Gold prices ended lower this week, but not before logging strong intra-day gains on the final trading day.

Spot gold hovered at $1,309.80 (£856.86 , €985.92) an ounce, dropping 1.8% in the week ending 3 August. US gold futures for December delivery settled down 70 cents at $1,310.50 an ounce, preliminary Reuters data showed.

A mixed US nonfarm payrolls report boosted intra-day prices on Friday, as it eased fears surrounding an imminent cutback in monetary stimulus by the Federal Reserve. The Fed's massive $85bn a month bond-buying program has been providing stimulus to the US economy, and markets the world over, for some time.

Gold initially fell to a two-week low at $1,280 an ounce after positive US growth and manufacturing activity data, earlier in the week, reduced the metal's attractiveness as an investment hedge. The world's leading economy expanded 1.7% in the second quarter. US factory activity grew at its fastest pace in two years in July.

Gold bounced back on Friday, gaining about $30 or 2% in intra-day trade, after US government data showed that America created fewer jobs in July, compared to June, just as the jobless rate fell to its lowest in over four years that month.
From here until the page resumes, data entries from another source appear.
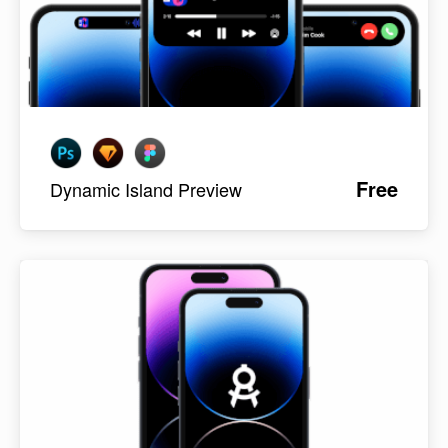
Free
Dynamic Island Preview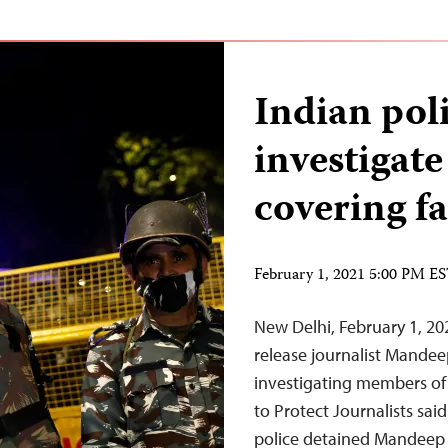
Indian poli
investigate
covering fa
February 1, 2021 5:00 PM E
New Delhi, February 1, 20
release journalist Mandee
investigating members of
to Protect Journalists sai
police detained Mandeep 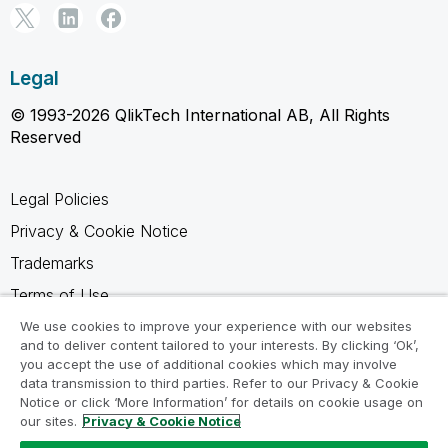
Legal
© 1993-2026 QlikTech International AB, All Rights
Reserved
Legal Policies
Privacy & Cookie Notice
Trademarks
Terms of Use
Legal Agreements
We use cookies to improve your experience with our websites
and to deliver content tailored to your interests. By clicking ‘Ok’,
Product Terms
you accept the use of additional cookies which may involve
data transmission to third parties. Refer to our Privacy & Cookie
Do not share my info
Notice or click ‘More Information’ for details on cookie usage on
our sites.
Privacy & Cookie Notice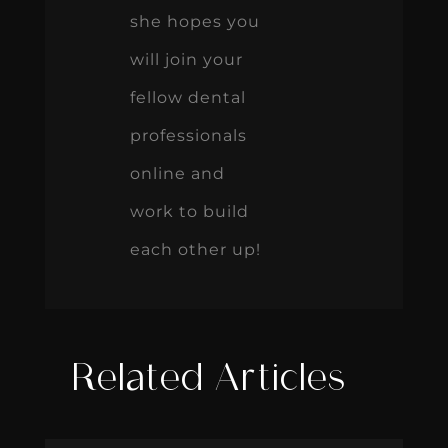
she hopes you
will join your
fellow dental
professionals
online and
work to build
each other up!
Related Articles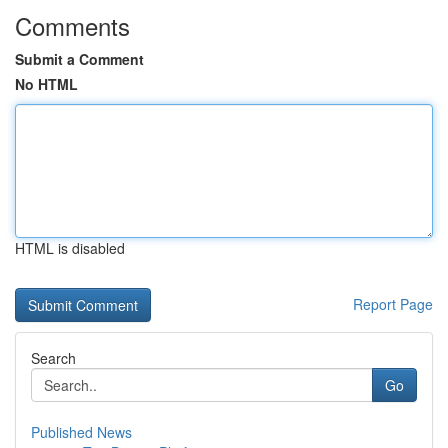
Comments
Submit a Comment
No HTML
HTML is disabled
Report Page
Search
Go
Published News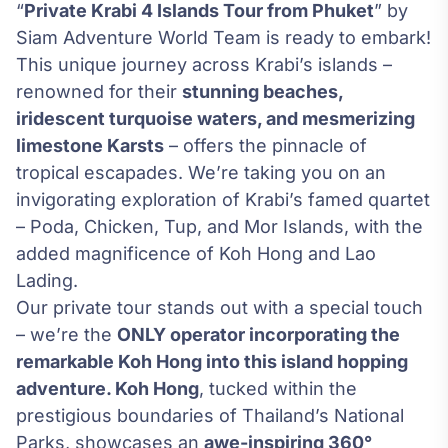
“
Private Krabi 4 Islands Tour from Phuket
” by
Siam Adventure World Team is ready to embark!
This unique journey across Krabi’s islands –
renowned for their
stunning beaches,
iridescent turquoise waters, and mesmerizing
limestone Karsts
– offers the pinnacle of
tropical escapades. We’re taking you on an
invigorating exploration of Krabi’s famed quartet
– Poda, Chicken, Tup, and Mor Islands, with the
added magnificence of Koh Hong and Lao
Lading.
Our private tour stands out with a special touch
– we’re the
ONLY operator incorporating the
remarkable Koh Hong into this island hopping
adventure. Koh Hong
, tucked within the
prestigious boundaries of Thailand’s National
Parks, showcases an
awe-inspiring 360°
The jobs data fuelled a sharp drop in US Treasury bond yields, seen as measures of short-term interest rates.

"Gold seems to be more sensitive to signs of tapering than any other assets. Certainly, the direction of interest rate is a very crucial thing for gold at this point," Reuters quoted Bill O'Neill, partner of commodities investment firm LOGIC Advisors, as saying.

The US Federal Reserve remains determined to start trimming its $85bn bond-buying programme later this year but continues to remain tight-lipped about when the planned reduction will take place.

Earlier this week, the Fed's policy-making committee said nothing about how much longer it would continue with its bond-buying stimulus. A Fed statement said the central bank will continue buying mortgage and treasury securities to further strengthen the US economy which it said was still challenged by federal austerity measures.